Verbatim copy, images removed: write out the entries below.

──────────

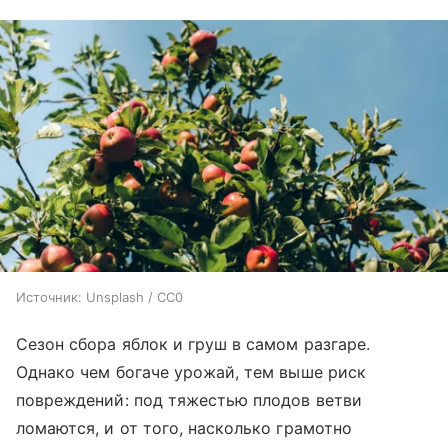
Источник:
Unsplash / CC0
Сезон сбора яблок и груш в самом разгаре.
Однако чем богаче урожай, тем выше риск
повреждений: под тяжестью плодов ветви
ломаются, и от того, насколько грамотно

──────────

[Finished task]
Источник:
Unsplash / CC0
Сезон сбора яблок и груш в самом разгаре.
Однако чем богаче урожай, тем выше риск
повреждений: под тяжестью плодов ветви
ломаются, и от того, насколько грамотно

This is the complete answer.